It's been a while since I've been able to get into this again - sometimes life just throws things your way. However, I am happy that the new chunk of my journey into machine learning has been so satisfying!
I've been working through Sutton & Barto's Reinforcement Learning: An Introduction and, if I'm honest, some of the maths took a while to click. Bellman equations, policy iteration, Beta posteriors — on the page they're coherent, but building a real intuition for why things behave the way they do is a different challenge entirely.
So I did what I always do when something isn't sticking: I got my hands dirty.

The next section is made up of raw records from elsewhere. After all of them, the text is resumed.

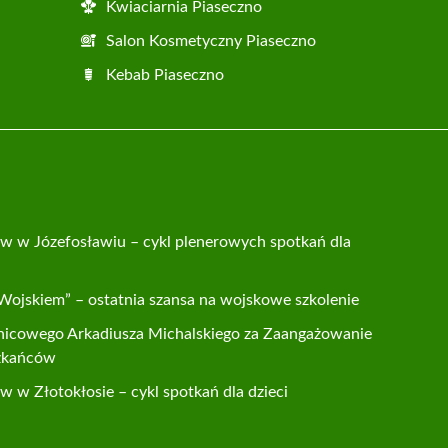
Kwiaciarnia Piaseczno
Salon Kosmetyczny Piaseczno
Kebab Piaseczno
w w Józefosławiu – cykl plenerowych spotkań dla
 Wojskiem” – ostatnia szansa na wojskowe szkolenie
lnicowego Arkadiusza Michalskiego za Zaangażowanie
zkańców
 w Złotokłosie – cykl spotkań dla dzieci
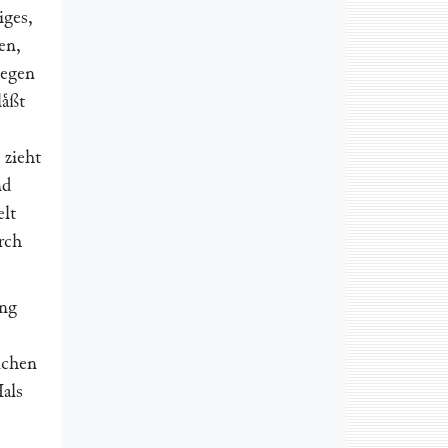
iges,
en,
gegen
aͤßt
 zieht
nd
elt
urch
ung
ichen
als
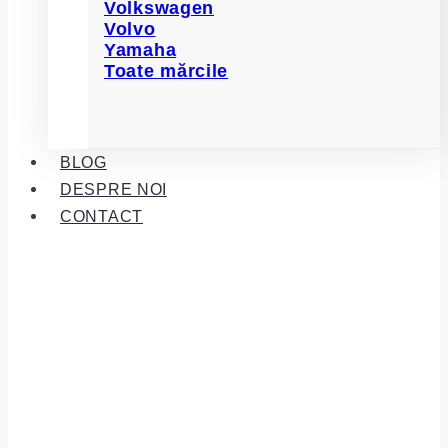
Volkswagen
Volvo
Yamaha
Toate mărcile
BLOG
DESPRE NOI
CONTACT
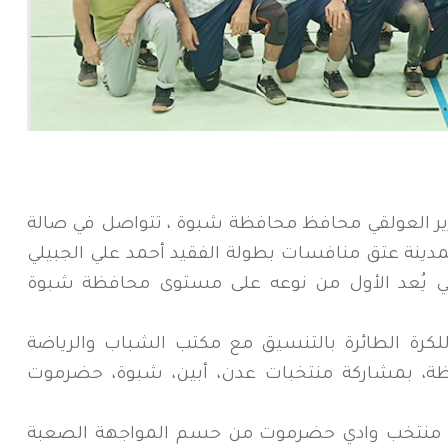
ير العولقي محافظ محافظة شبوة ، تتواصل في صالة
بمدينة عتق منافسات بطولة الفقيد أحمد علي الجبيلي
اضي يُعد الأول من نوعه على مستوى محافظة شبوة
للكرة الطائرة بالتنسيق مع مكتب الشباب والرياضة
ظة، بمشاركة منتخبات عدن، أبين، شبوة، حضرموت
كن منتخب وادي حضرموت من حسم المواجهة الصعبة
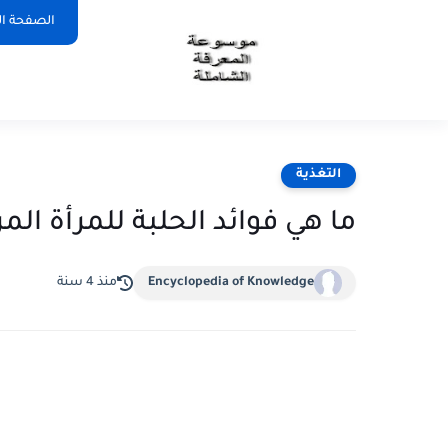
الصفحة ال
التغذية
ما هي فوائد الحلبة للمرأة ال
Encyclopedia of Knowledge
منذ 4 سنة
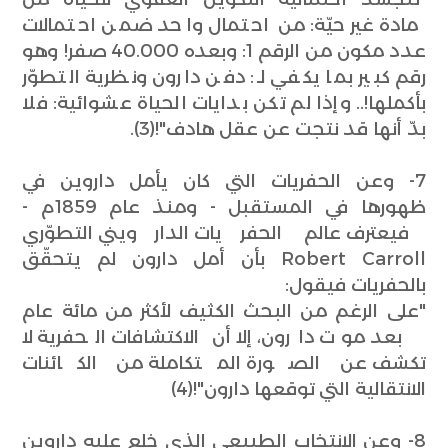
مادة غير حيّة: من احتمال واحد ضمن احتمالات
عدد مكون من الرقم 1: وبعده 40.000 صفر! وهو
رقم كبير بما يكفي لـ: دفن دارون ونظرية التطوّر
بأكملها!.. وإذا لم تكن بدايات الحياة عشوائية: فلا
بدّ أنها قد نتجت عن عقل هادف"!(3).
7- وعن الحفريات التي كان يأمل داروين في
ظهورها في المستقبل - ومنذ عام 1859م -
فيعترف عالم الحفريات الدارويني التطوّري
Robert Carroll بأن أمل دارون لم يتحقّق
بالحفريات فيقول:
"على الرغم من البحث الكثيف لأكثر من مائة عام
بعد موت دارون، إلا أن الاكتشافات الحفرية لا
تكشف عن الصورة المتكاملة من الكائنات
الانتقالية التي توقعها دارون"!(4)
8- وعن الانتخاب الطبيعي الذي خلع عليه داروين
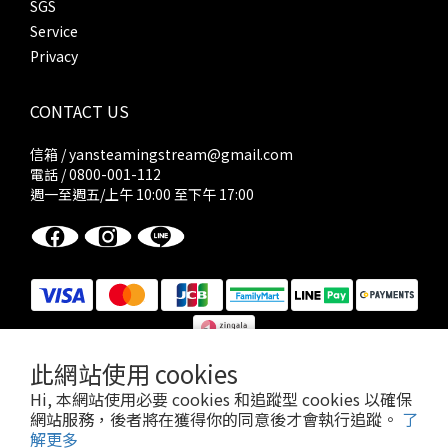
SGS
Service
Privacy
CONTACT US
信箱 / yansteamingstream@gmail.com
電話 / 0800-001-112
週一至週五/上午 10:00 至下午 17:00
此網站使用 cookies
Hi, 本網站使用必要 cookies 和追蹤型 cookies 以確保
網站服務，後者將在獲得你的同意後才會執行追蹤。
了
隱私權政策
|
使用者條款與細則
| 2021 © 火火選物
解更多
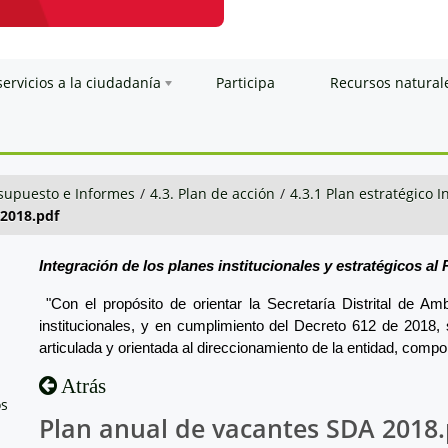
servicios a la ciudadanía
Participa
Recursos natural
esupuesto e Informes
/
4.3. Plan de acción
/
4.3.1 Plan estratégico I
 2018.pdf
Integración de los planes institucionales y estratégicos al
"Con el propósito de orientar la Secretaría Distrital de A
institucionales, y en cumplimiento del Decreto 612 de 2018, 
articulada y orientada al direccionamiento de la entidad, compon
Atrás
os
Plan anual de vacantes SDA 2018.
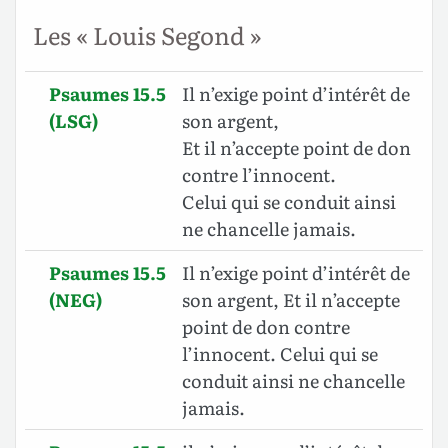
Les « Louis Segond »
Psaumes 15.5
Il n’exige point d’intérêt de
(LSG)
son argent,
Et il n’accepte point de don
contre l’innocent.
Celui qui se conduit ainsi
ne chancelle jamais.
Psaumes 15.5
Il n’exige point d’intérêt de
(NEG)
son argent, Et il n’accepte
point de don contre
l’innocent. Celui qui se
conduit ainsi ne chancelle
jamais.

I built an interactive Streamlit app that implements the algorithms from scratch — no RL libraries, just NumPy — and lets you adjust parameters and watch what happens in real time. Nine pages covering bandits, dynamic programming, and Monte Carlo methods, with more to come as I work through the rest of the book.
Once it started helping me, I figured it might help someone else too. So I deployed it and put it online.
I'll keep adding to it as I finish the book — there's already a Summary page that accumulates plain-English notes on each concept as I work through it, and TD methods, function approximation, and policy gradients are all on the list.
One thing I'll say: Streamlit makes it remarkably easy to turn an algorithm into something legible and explorable. If you need proof, here are a few screenshots — but honestly, you should just go and have a go yourself.
Built this in (delayed) Week 4 of my transition from operations manager to ML engineer. One concept at a time, one visualization at a time.